There is no railroad passing through the municipality, but Vukov Spomenik is one of the underground train stations of the future Belgrade Metro, which for now operates as part of the Belgrade-Pančevo railway (local "BG Voz" suburban rail), connecting Nova Pazova (in the province of Vojvodina), Belgrade and Pančevo (in Vojvodina again).

===Zvezdara II===
A northern sub-neighborhood of Zvezdara, today mostly centered on the roundabout of bus line number 65. It consists of several small urban patches in the northern section of Zvezdara Forest, north of the observatory and Mihajlo Pupin Institute and along the Dragoslava Srejovića street, which divides it from the neighborhoods of Karaburma and Ćalije on the north and north-east, respectively, both in the municipality of Palilula.

===Zvezdara Forest===

Zvezdara Forest (Zvezdarska šuma or Zvezdani Gaj, Serbian Cyrillic: Звездарска шума or Звездани гај) After Topčider and Košutnjak, Zvezdara is the largest forest in the urban zone of Belgrade, a crescent-shaped wooded area which covers most of the Zvezdara Hill. The northern and eastern border of the wood is formed mostly by the Dragoslava Srejovića street. It borders the neighborhoods of Karaburma on the north, Ćalije on the north-east, Mirijevo on the east, Cvetkova Pijaca on the south and Zvezdara itself on the west.

In the beginning of the 20th century the Veliki Vračar Hill area was designed for afforestation. After the construction of the observatory in 1929-32 on top of the hill, the forest creation began making a unique artificially created green zone in Belgrade's urban tissue. Today, the observatory is roughly in the middle of the forest.

The Zvezdara Forest today covers an area of 137 hectares, out of which 21 hectare is arranged as a park. Apart from the observatory, objects within the forest or near it include the "Mihajlo Pupin Institute" in the north-central and seven small stadiums (FC 29. Novembar, FC Zvezdara, FC Mladi proleter) in the north-western section. Patches of the northern section are urbanized, forming a neighborhood of Zvezdara II (especially along the Dragoslava Srejovića street). The forest is also damaged by the unauthorized individual residential construction, so in 2007 Belgrade City government announced further plans to extend the Zvezdara Forest to the north and south, connecting it in the process to Ada Huja and Šumice, respectively, either as real park or just avenues, and thus creating Belgrade's greenway.
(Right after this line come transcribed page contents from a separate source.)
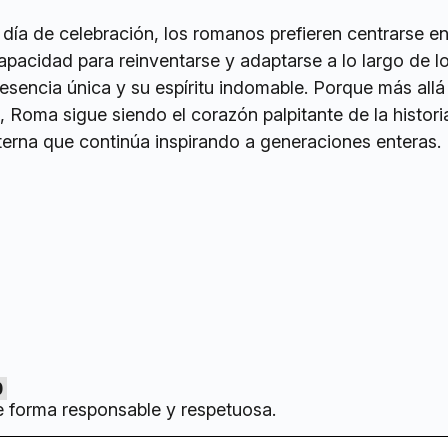
día de celebración, los romanos prefieren centrarse en
apacidad para reinventarse y adaptarse a lo largo de lo
esencia única y su espíritu indomable. Porque más allá
Roma sigue siendo el corazón palpitante de la historia
terna que continúa inspirando a generaciones enteras.
0
e forma responsable y respetuosa.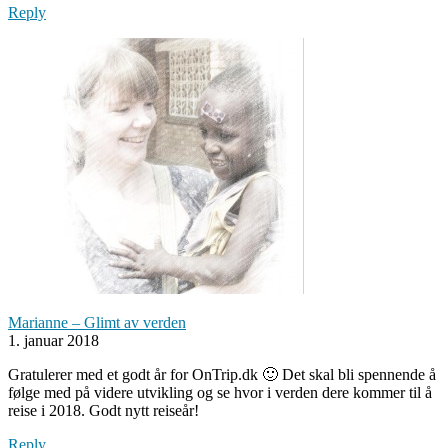
Reply
Marianne – Glimt av verden
1. januar 2018
Gratulerer med et godt år for OnTrip.dk 🙂 Det skal bli spennende å
følge med på videre utvikling og se hvor i verden dere kommer til å
reise i 2018. Godt nytt reiseår!
Reply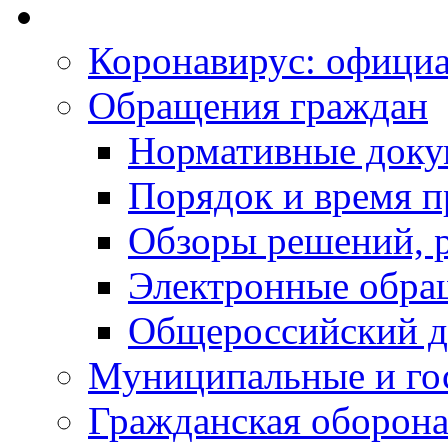
Коронавирус: офици
Обращения граждан
Нормативные док
Порядок и время п
Обзоры решений, р
Электронные обра
Общероссийский д
Муниципальные и го
Гражданская оборона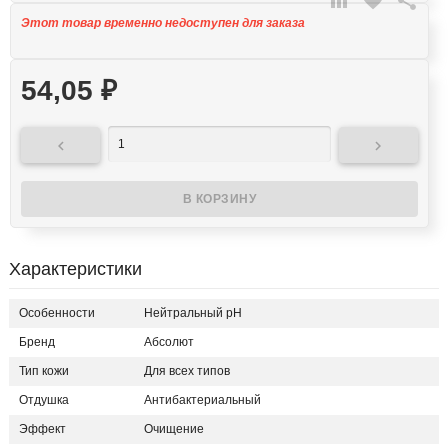

favorite

Этот товар временно недоступен для заказа
54,05
₽


Характеристики
Особенности
Нейтральный рН
Бренд
Абсолют
Тип кожи
Для всех типов
Отдушка
Антибактериальный
Эффект
Очищение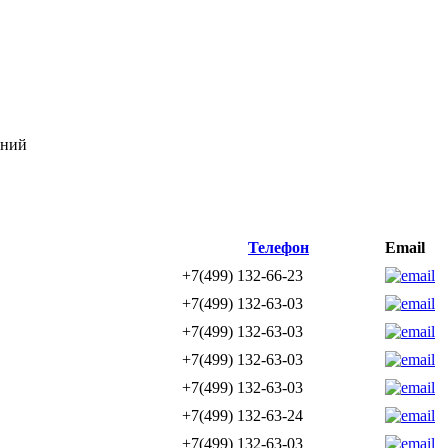
ений
Телефон
Email
+7(499) 132-66-23
+7(499) 132-63-03
+7(499) 132-63-03
+7(499) 132-63-03
+7(499) 132-63-03
+7(499) 132-63-24
+7(499) 132-63-03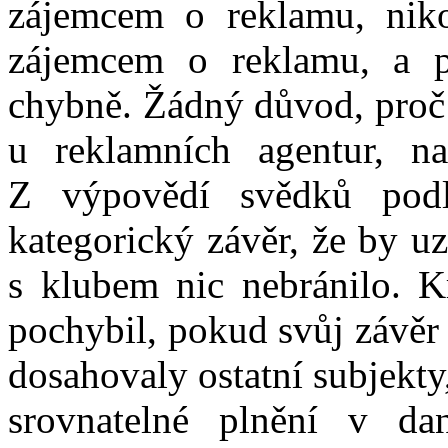
zájemcem o reklamu, niko
zájemcem o reklamu
, a 
chybně.
Žádný důvod, proč 
u reklamních agentur, n
Z
výpovědí svědků
pod
kategorický závěr, že by u
s klubem nic nebránilo
.
K
pochybil, pokud svůj závěr 
dosahovaly ostatní subjekty, 
srovnatelné plnění v da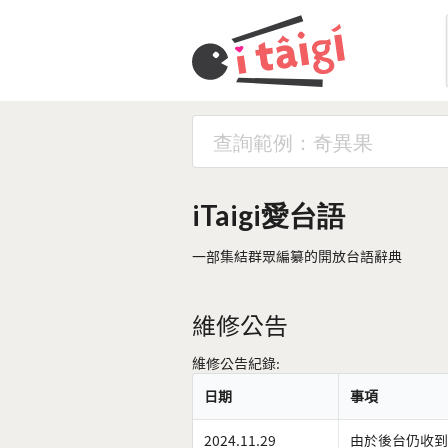
iTaigi愛台語
一部集結群眾編纂的開放台語辭典
維修公告
維修公告紀錄:
日期
事項
2024.11.29
由於後台仍收到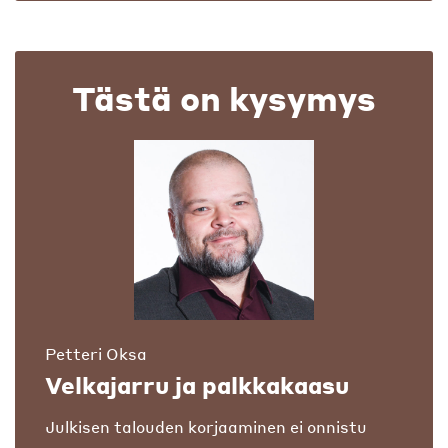
Tästä on kysymys
Petteri Oksa
Velkajarru ja palkkakaasu
Julkisen talouden korjaaminen ei onnistu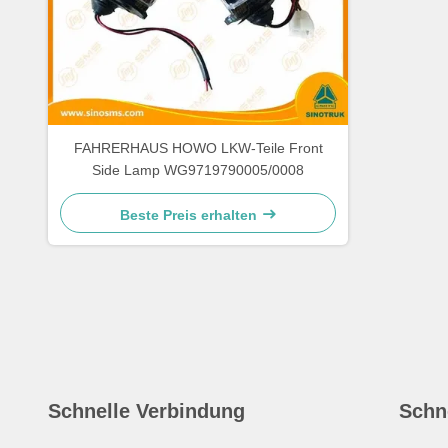
FAHRERHAUS HOWO LKW-Teile Front
Side Lamp WG9719790005/0008
Beste Preis erhalten
Schnelle Verbindung
Schn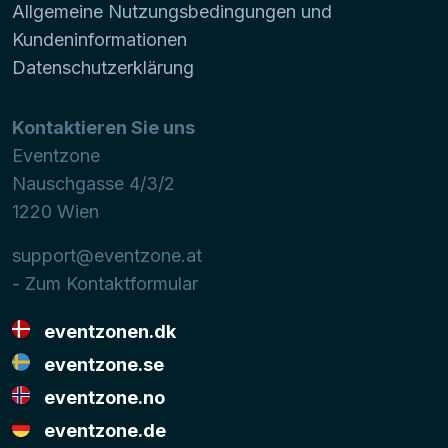
Allgemeine Nutzungsbedingungen und
Kundeninformationen
Datenschutzerklärung
Kontaktieren Sie uns
Eventzone
Nauschgasse 4/3/2
1220
Wien
support@eventzone.at
- Zum Kontaktformular
eventzonen.dk
eventzone.se
eventzone.no
eventzone.de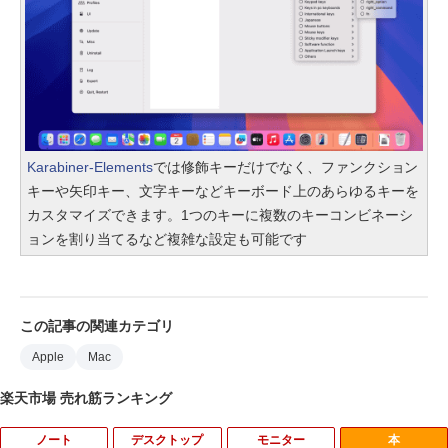
Karabiner-Elements
では修飾キーだけでなく、ファンクション
キーや矢印キー、文字キーなどキーボード上のあらゆるキーを
カスタマイズできます。1つのキーに複数のキーコンビネーシ
ョンを割り当てるなど複雑な設定も可能です
この記事の関連カテゴリ
Apple
Mac
楽天市場 売れ筋ランキング
ノート
デスクトップ
モニター
本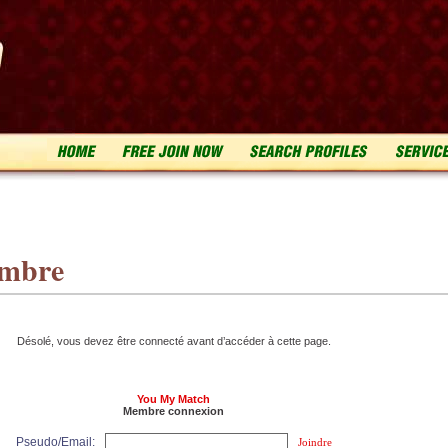
embre
Désolé, vous devez être connecté avant d’accéder à cette page.
You My Match
Membre connexion
Pseudo/Email:
Joindre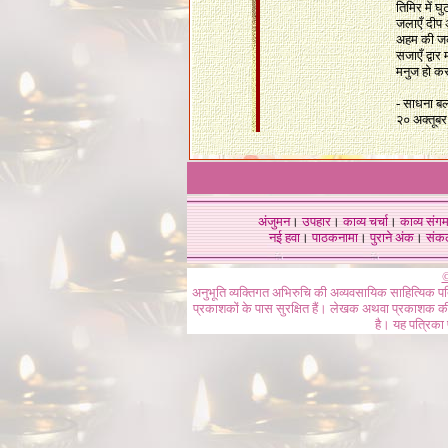
तिमिर में घुट
जलाएँ दीप 
अहम की जक
सजाएँ द्वार 
मनुज हो कर
-
साधना बल
२० अक्तूब
अंजुमन
।
उपहार
।
काव्य चर्चा
।
काव्य संग
नई हवा
।
पाठकनामा
।
पुराने अंक
।
संक
©
अनुभूति व्यक्तिगत अभिरुचि की अव्यवसायिक साहित्यिक प
प्रकाशकों के पास सुरक्षित हैं। लेखक अथवा प्रकाशक की 
है। यह पत्रिका प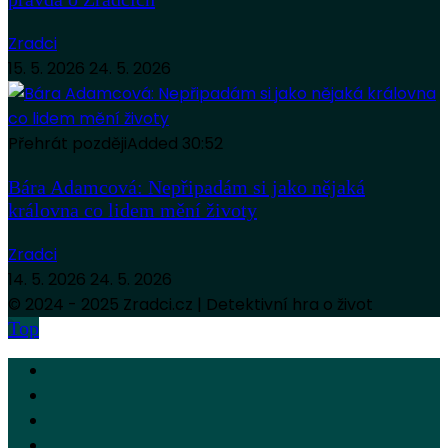
Zradci
15. 5. 2026
24. 5. 2026
Přehrát později
Added
30:52
Bára Adamcová: Nepřipadám si jako nějaká
královna co lidem mění životy
Zradci
14. 5. 2026
24. 5. 2026
© 2024 - 2025 Zradci.cz | Detektivní hra o život
Top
Number of animal species protected by Serbian and international laws live in Zvezdara forest. Some of them are:
- East European hedgehog (Latin Erinaceus concolor; Serbian: evropski belogrudi jež)
- European mole (Lat. Talpa europaea; Serbian: krtica)
- Common buzzard (Lat. Buteo buteo; Serbian: mišar)
- Tawny owl (Lat. Strix aluco; Serbian: šumska sova)
- Long-eared owl (Lat. Asio otus; Serbian: mala ušara)
- Scops owl (Lat. Otus scops; Serbian: ćuk)
- Little owl (Lat. Athene noctua; Serbian: kukumavka)

==International cooperation==
Zvezdara is twinned with the following cities and municipalities:

- Kisela Voda, North Macedonia

Honoring this cooperation, one street between Zvezdara and Mirijevo was named "Kisela Voda" in the mid-2000s.